◆ WHAT IS BEING ASKED
Take from the data every line in which the word "profesionálne" is found.

◆ SOURCE DATA
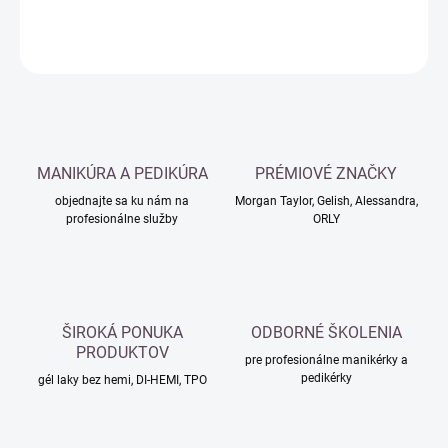
DETAILNÉ INFORMÁCIE
OPÝTAŤ SA
MANIKÚRA A PEDIKÚRA
PRÉMIOVÉ ZNAČKY
objednajte sa ku nám na
Morgan Taylor, Gelish, Alessandra,
profesionálne služby
ORLY
ŠIROKÁ PONUKA
ODBORNÉ ŠKOLENIA
PRODUKTOV
pre profesionálne manikérky a
pedikérky
gél laky bez hemi, DI-HEMI, TPO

◆ EXPECTED ANSWER
profesionálne služby
pre profesionálne manikérky a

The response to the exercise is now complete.